No setor de moda, depois que a crise começou, em março de 2020, muitas varejistas, principalmente de menor porte, cancelaram pedidos, diz a Pernambucanas, que manteve suas encomendas. Na primeira semana de março, quando os governos estaduais foram aumentando as restrições de circulação, a Hering informou que o fluxo de matérias-primas já estava normalizado, mas havia um gargalo na etapa de confecção. “Muitas operações fecharam, pessoas mudaram de ramo. São pequenos e médios negócios terceirizados, empresas que cumprem essa etapa na nossa cadeia”, diz Thiago Hering, diretor executivo de negócios. “Ainda esperamos dificuldades nessa cadeia em março, abril e talvez em maio, e um cenário de maior estabilização, reduzindo esse desequilíbrio, depois disso”, disse ele, antes do último anúncio de maiores restrições, em março, pelos governos estaduais.

 

O fechamento do comércio em diversas cidades se reflete num nível de demanda muito baixo para a indústria de calçados.

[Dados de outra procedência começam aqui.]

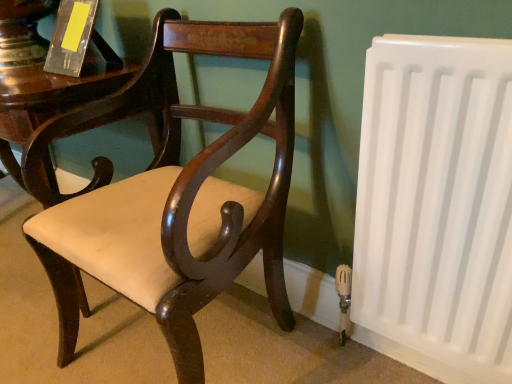 Question: Is translucent acrylic book at upper left smaller than matte wood chair at center?

Choices:
 (A) yes
 (B) no

Answer: (A)

Question: From the image's perspective, would you say translucent acrylic book at upper left is shown under matte wood chair at center?

Choices:
 (A) yes
 (B) no

Answer: (B)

A produção em fevereiro cresceu somente 1%, ante janeiro, e caiu 4% em relação a igual mês de 2020. Os dados de março, ainda não consolidados, podem apresentar um novo desempenho negativo. “Hoje, 90% das indústrias não têm o que produzir na segunda quinzena de abril. Existem poucos dias de pedidos”, diz Haroldo Ferreira, presidente da associação do setor (Abicalçados). Os fabricantes agora não sofrem com indisponibilidade de insumos justamente porque estão produzindo menos.

 

“Mas o custo disparou, já que muita matéria-prima tem preço dolarizado”, diz. Nem todas as empresas podem estocar a produção do ano e vender a coleção no ano seguinte, pois muitos são itens de moda e produzidos para períodos determinados. “Hoje nossa principal batalha é para que seja reeditada alguma medida de proteção ao emprego, para evitar demissões”.